Exercise
Total the lines of the entries below that hold the string "Wissenschaftlicher", then write only that total.

Dataset records

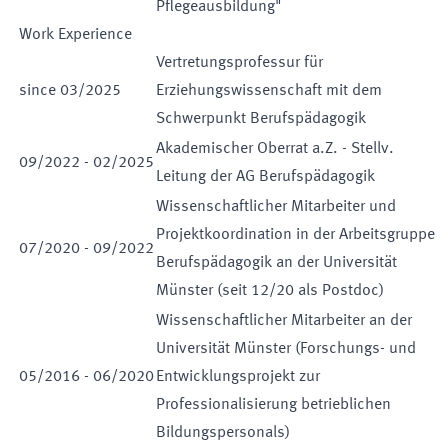
Pflegeausbildung"
Work Experience
Vertretungsprofessur für
since
03
/
2025
Erziehungswissenschaft mit dem
Schwerpunkt Berufspädagogik
Akademischer Oberrat a.Z. - Stellv.
09
/
2022
-
02
/
2025
Leitung der AG Berufspädagogik
Wissenschaftlicher Mitarbeiter und
Projektkoordination in der Arbeitsgruppe
07
/
2020
-
09
/
2022
Berufspädagogik an der Universität
Münster (seit 12/20 als Postdoc)
Wissenschaftlicher Mitarbeiter an der
Universität Münster (Forschungs- und
05
/
2016
-
06
/
2020
Entwicklungsprojekt zur
Professionalisierung betrieblichen
Bildungspersonals)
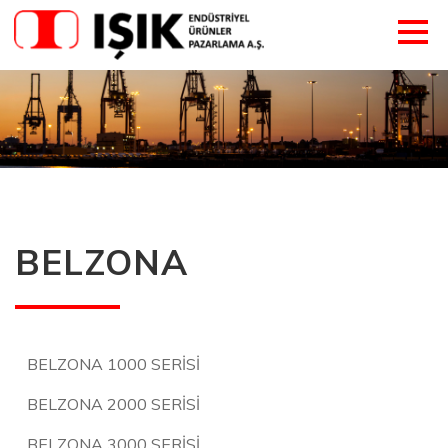
BELZONA
BELZONA 1000 SERİSİ
BELZONA 2000 SERİSİ
BELZONA 3000 SERİSİ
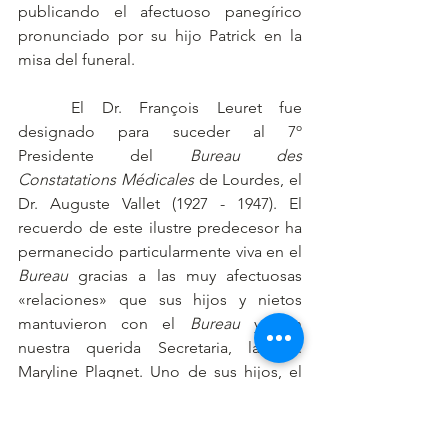
publicando el afectuoso panegírico 
pronunciado por su hijo Patrick en la 
misa del funeral.
	El Dr. François Leuret fue 
designado para suceder al 7º 
Presidente del 
Bureau des 
Constatations Médicales 
de Lourdes, el 
Dr. Auguste Vallet (1927 - 1947). El 
recuerdo de este ilustre predecesor ha 
permanecido particularmente viva en el 
Bureau
 gracias a las muy afectuosas 
«relaciones» que sus hijos y nietos 
mantuvieron con el 
Bureau
 y con 
nuestra querida Secretaria, la Sra. 
Maryline Plagnet. Uno de sus hijos, el 
abogado Charles Leuret, falleció 
recientemente. Su hijo, Stem Leuret, ha 
querido escribir un breve recuerdo de 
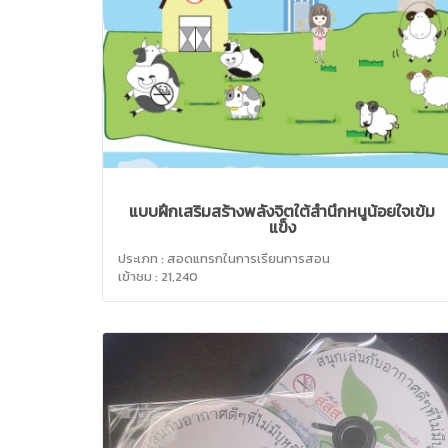
แบบฝึกเสริมสร้างพลังจิตใต้สำนึกหนูน้อยใจเข้ม
แข็ง
ประเภท : สอดแทรกในการเรียนการสอน
เข้าชม : 21,240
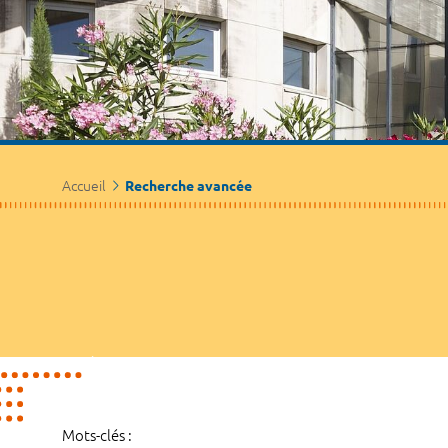
Accueil
Recherche avancée
Mots-clés :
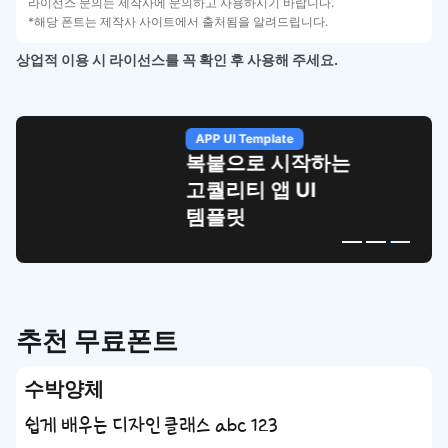
라이선스 문의는 제작사에 문의하고 사용하시기 바랍니다.
*해당 폰트는 제작사 사이트에서 출처됨을 알려드립니다.
상업적 이용 시 라이선스를 꼭 확인 후 사용해 주세요.
APP UI Template
복붙으로 시작하는
고퀄리티 앱 UI
템플릿
추천 무료폰트
수박양체
쉽게 배우는 디자인 클래스 abc 123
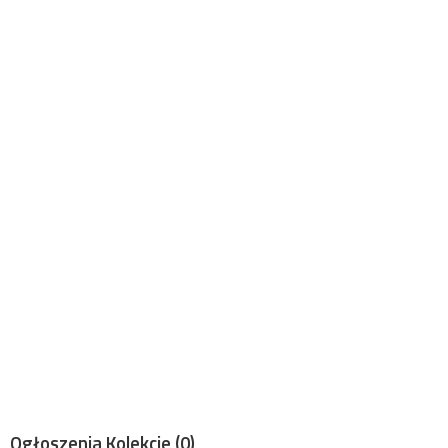
Ogłoszenia Kolekcje
(0)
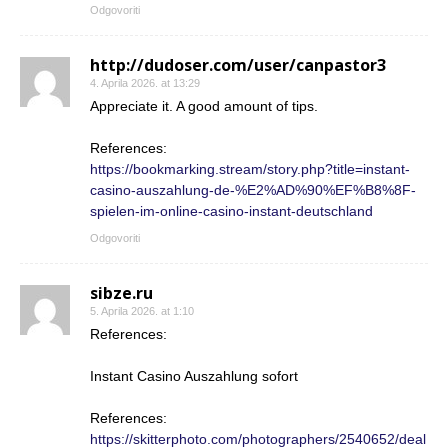
Odgovoriti
http://dudoser.com/user/canpastor3
4. Aprila 2026. at 13:29
Appreciate it. A good amount of tips.
References:
https://bookmarking.stream/story.php?title=instant-
casino-auszahlung-de-%E2%AD%90%EF%B8%8F-
spielen-im-online-casino-instant-deutschland
Odgovoriti
sibze.ru
5. Aprila 2026. at 1:10
References:
Instant Casino Auszahlung sofort
References:
https://skitterphoto.com/photographers/2540652/deal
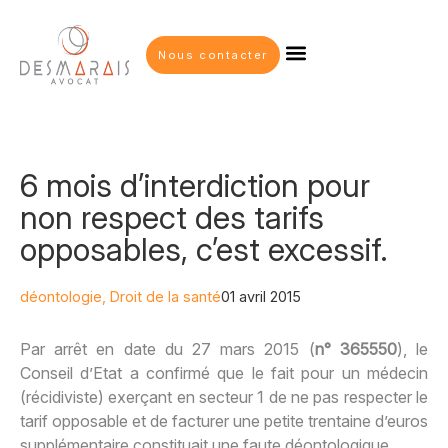
Nous contacter
6 mois d’interdiction pour
non respect des tarifs
opposables, c’est excessif.
déontologie
,
Droit de la santé
01 avril 2015
Par arrêt en date du 27 mars 2015 (
n° 365550
), le
Conseil d’Etat a confirmé que le fait pour un médecin
(récidiviste) exerçant en secteur 1 de ne pas respecter le
tarif opposable et de facturer une petite trentaine d’euros
supplémentaire constituait une faute déontologique.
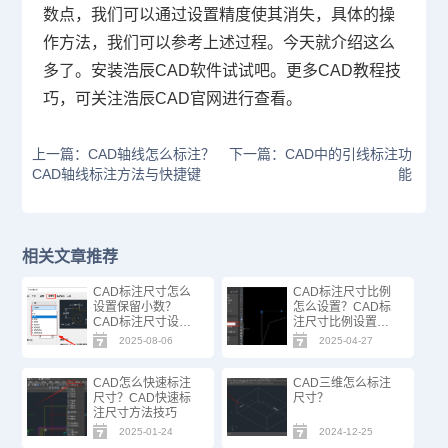
数点，我们可以通过设置精度使其消失，具体的操
作方法，我们可以参考上述过程。今天就介绍这么
多了。安装浩辰
CAD
软件试试吧。更多
CAD
教程技
巧，可关注浩辰
CAD
官网进行查看。
上一篇：CAD轴线怎么标注？
下一篇：CAD中的引线标注功
CAD轴线标注方法与快捷键
能
相关文章推荐
CAD标注尺寸怎么
CAD标注尺寸比例
设置保留小数？
怎么设置？CAD标
CAD标注尺寸设置
注尺寸比例设置方
技巧
法
2025-08-06
2025-04-27
CAD怎么快速标注
CAD三维怎么标注
尺寸？CAD快速标
尺寸？
注尺寸方法技巧
2025-01-24
2024-12-25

Solution to the exercise
2